Stochastic Variance Reduction Methods for Saddle-Point Problems

Authors: Balamurugan Palaniappan, Francis Bach

NeurIPS 2016 | Conference PDF | Archive PDF | Plain Text | LLM Run Details

Reproducibility Variable Result LLM Response
Research Type Experimental 7 Experiments. We consider binary classification problems with design matrix K and label vector in { 1, 1}n, a non-separable strongly-convex regularizer with an efficient proximal operator... We consider two datasets, sido (n = 10142, d = 4932, non-separable losses and regularizers presented above) and rcv1 (n = 20242, d = 47236, separable losses and regularizer described in Appendix F, so that we can compare with SAGA run in the primal). We report below the squared distance to optimizers which appears in our bounds, as a function of the number of passes on the data (for more details and experiments with primal-dual gaps and testing losses, see Appendix F).

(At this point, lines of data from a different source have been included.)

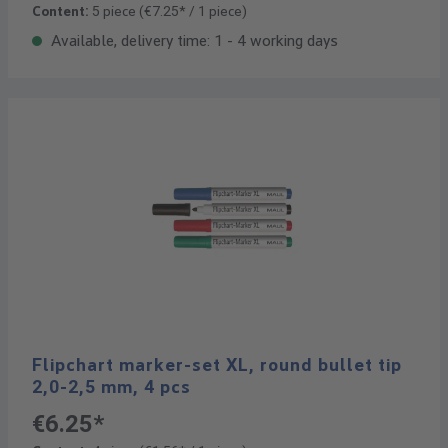
Content:
5 piece
(€7.25* / 1 piece)
Available, delivery time: 1 - 4 working days
Flipchart marker-set XL, round bullet tip
2,0-2,5 mm, 4 pcs
€6.25*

Researcher Affiliation Academia P. Balamurugan INRIA Ecole Normale Supérieure, Paris balamurugan.palaniappan@inria.fr Francis Bach INRIA Ecole Normale Supérieure, Paris francis.bach@ens.fr
Pseudocode Yes Algorithm 1 SVRG: Stochastic Variance Reduction for Saddle Points
Open Source Code No The paper does not provide an explicit statement about releasing the source code for the described methodology or a direct link to a code repository.
Open Datasets Yes We consider two datasets, sido (n = 10142, d = 4932, non-separable losses and regularizers presented above) and rcv1 (n = 20242, d = 47236, separable losses and regularizer described in Appendix F, so that we can compare with SAGA run in the primal).

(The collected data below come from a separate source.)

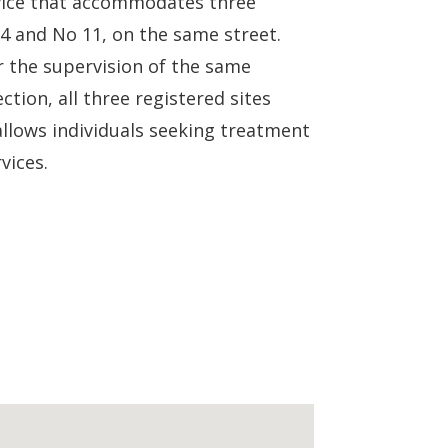
rvice that accommodates three
 4 and No 11, on the same street.
er the supervision of the same
tion, all three registered sites
llows individuals seeking treatment
vices.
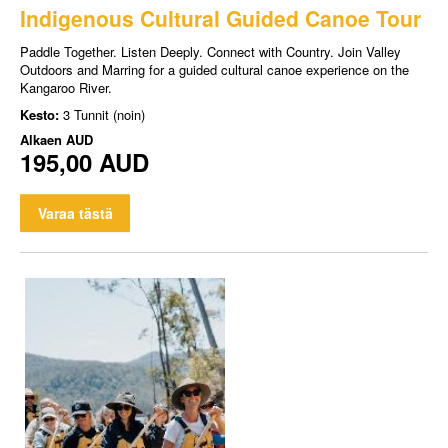
Indigenous Cultural Guided Canoe Tour
Paddle Together. Listen Deeply. Connect with Country. Join Valley
Outdoors and Marring for a guided cultural canoe experience on the
Kangaroo River.
Kesto:
3 Tunnit (noin)
Alkaen
AUD
195,00 AUD
Varaa tästä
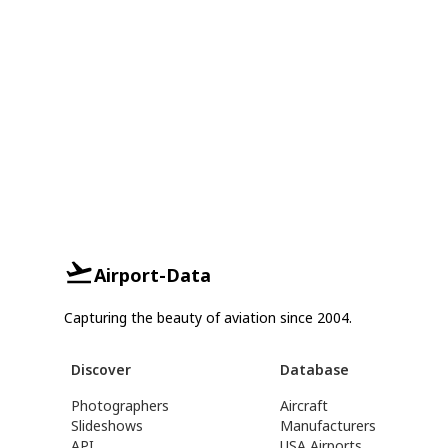
Airport-Data
Capturing the beauty of aviation since 2004.
Discover
Database
Photographers
Aircraft
Slideshows
Manufacturers
API
USA Airports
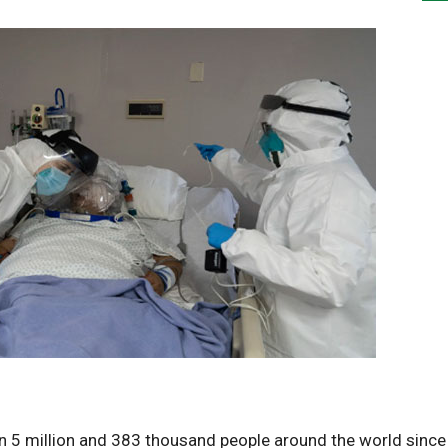
an 5 million and 383 thousand people around the world since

Dataset Splits No The paper refers to 'testing losses' and uses datasets but does not provide specific train/validation/test split percentages, sample counts, or detailed methodology for data partitioning in the main text.
Hardware Specification No The paper does not provide any specific hardware details such as GPU/CPU models, processor types, or memory amounts used for running its experiments.
Software Dependencies No The paper does not provide specific ancillary software details, such as library or solver names with version numbers.
Experiment Setup No The paper mentions general settings like 'non-uniform sampling' and regularization strength ('λ/λ0'), but lacks specific experimental setup details such as concrete hyperparameter values (e.g., learning rate, batch size, number of epochs) or detailed training configurations in the main text.